いくつか、気になった発言を紹介しておきます。
(ネット調査は)あくまで、データベースとして使うための定量調査として行っています。
(定性調査は)調査結果から何かをわかろうとしてやっているというよりは、お客様に刺激をもらおうとしてやっていますね。
調査は「自分を刺激する材料」だというのが、私の考えです。カスタマーオリエンテッドとは、カスタマーに答えを聞くことではなくて、自分がカスタマーになりきって発想することです。
いずれも、納得の発言です。
このような発言の背景も、本文でぜひ確認してください。
こちらは、個人的にはやや懐疑的。手法が懐疑的というのではなく、現実性の問題として懐疑的ということなのですが。
「傾向スコア」を適用するには、結局、正しくサンプリングされた対象データが必要となるわけで、そもそもそのようなデータを得ることができるのか?という問題が残されます。なので、記事の中でも、つぎのように指摘しています。
今後は欧米で行われているように、官公庁が行った調査データを一定の条件の下に民間でも利用できるようにすることが日本でも求められると思います。
確かに、官公庁はいまも「正しいサンプリングによる訪問調査」を実施していますので(回収率の問題はありますが・・・)、官公庁のデータを利用できれば実現可能性は高まるでしょう。ただ、マーケティング・リサーチにも適用したい補正項目が、官公庁調査でも取得できているということが前提になりますが。
そもそも、多くのマーケティング・リサーチでは補正はあまり必要ないというのもあります。ただ、記事で紹介されているビデオリサーチ社の「ACR調査」のような汎用性の高い実態・意識調査では、必要になるというのも理解できます。
これは、JMRA(日本マーケティング・リサーチ協会)で制定された「インターネット調査に関する品質保証ガイドライン」を元に、JMRAの委員の方が寄稿したものです。
オリジナルのガイドラインは、JMRAのHPでダウンロードすることができます(⇒こちら)。
「報告書に記載すべき」とされる項目を中心に、チェックポイントとしてまとめてられています。
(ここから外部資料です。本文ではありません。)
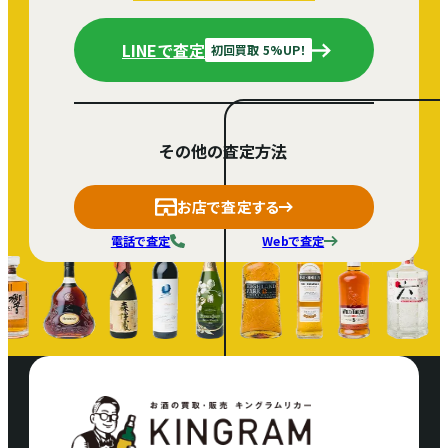
LINEで査定
初回買取 5%UP！
その他の査定方法
お店で査定する
電話で査定
Webで査定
「べき論」としては、確かにこれらの項目を記載すべきだというのは正論だと思います。いずれも、データを読むベースとしては必要な情報ですので。
ただ、これらが実行されているかというと、ほとんどお目にかかったことがない。。。とくに、発信数や回収率などは、調査報告書としては不可欠だと思うのですが。
思うに、クライアント=リサーチユーザーの方も、なぜこれらが必要なのかということを理解できていないからだと思います(or 理解していたとしても、この点を突っ込んでも仕方がないと諦めているか?)。
なのでJMRAには、次回このような記事を書く機会がある場合は、ぜひ「なぜ」の部分を説明していただければと、期待しています。
(機会を見つけて、このblogでも取り上げたいとは思っていますが・・・)
以上、「読売ADリポート」の紹介でしたが、ぜひ、リンク先の原文を読んでいただき、マーケティング・リサーチについて考えていただきたいと思います。